The BCube from Hyris was approved in September, and the company reports being in talks with Canadian buyers in both the public and private sectors. It produces a result in about 90 minutes.

Deputy chief public health officer Dr. Howard Njoo said the public health guidance for how antigen tests can be used in Canada is coming soon, but that in general, they are used to complement the existing lab tests, not replace them.

A work camp or a meat-packing plant where workers need to be regularly tested to prevent a massive outbreak, would be examples of where they could be used, said Njoo. Schools, long-term care facilities, and hospitals are other locations mentioned as potential locations for rapid tests to be deployed.

Those suggestions mimic the recommendations made by the World Health Organization for antigen tests in September. Early in the pandemic, the WHO warned antigen tests should not be used outside of research settings, but in September issued guidance for clinical use as well.

The WHO is also buying and distributing 120 million antigen rapid tests to low and middle-income countries, with the Panbio test among those it intends to buy.

Conservative health critic Michelle Rempel said Tuesday the Canadian government lacks a strategy to use the rapid tests to help ease the long waits for testing and disruptions to people’s lives.

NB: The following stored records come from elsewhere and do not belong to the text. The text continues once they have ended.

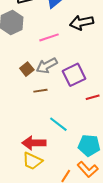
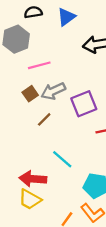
pink line: (49, 37) -> (39, 65), moved
brown line: (40, 91) -> (44, 119), turned -40

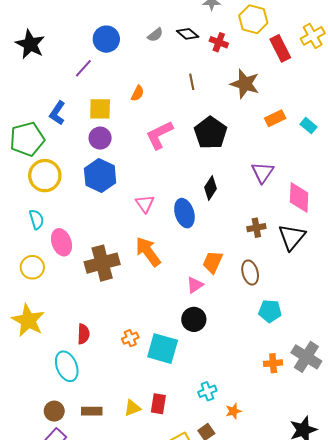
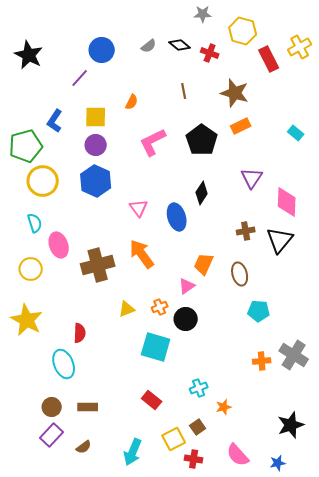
orange rectangle: (275, 118) -> (241, 126), moved
orange cross: (130, 338) -> (160, 307), moved
red rectangle: (158, 404) -> (152, 400), turned -60
yellow triangle: (132, 408) -> (127, 309), moved

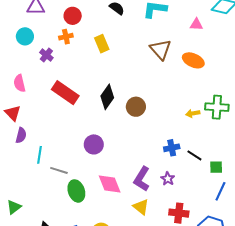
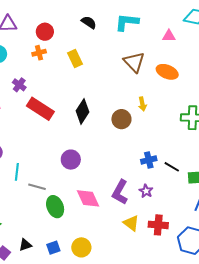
purple cross: (46, 55) -> (19, 85), moved
brown circle: (136, 107) -> (121, 119), moved
yellow arrow: (193, 113) -> (142, 104), moved, turned -88
yellow triangle: (141, 207) -> (131, 223), moved

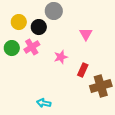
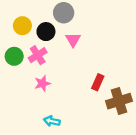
pink triangle: (86, 34) -> (73, 40), moved
pink star: (61, 57) -> (42, 83), moved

It is not clear when the rapid tests will be put to use in Canada, only that the first ID Now tests are to arrive at a Canadian warehouse from the United States next week.

The ID Now tests came under some scrutiny in the United States over the weekend when it was revealed they were used at the White House to test staff almost daily, whether they had symptoms or not.

The White House is now the site of an outbreak of COVID-19 that has affected President Donald Trump, his wife Melania, and multiple members of his staff.

Dr. Supriya Sharma, the senior medical adviser to the deputy minister of health, said that in Canada, the tests are approved only for use on patients who are showing symptoms of COVID-19, and only within the first seven days after symptoms appear.

She said Health Canada is confident in the studies that show ID Now tests accurately diagnose a positive case 92.9 per cent of the time, and that negative results are accurate more than 98 per cent of the time.

Abbott’s website says the Panbio test is accurate with positive results 93 per cent of the time, and negative results 99 per cent of the time.

This report by The Canadian Press was first published Oct. 6, 2020.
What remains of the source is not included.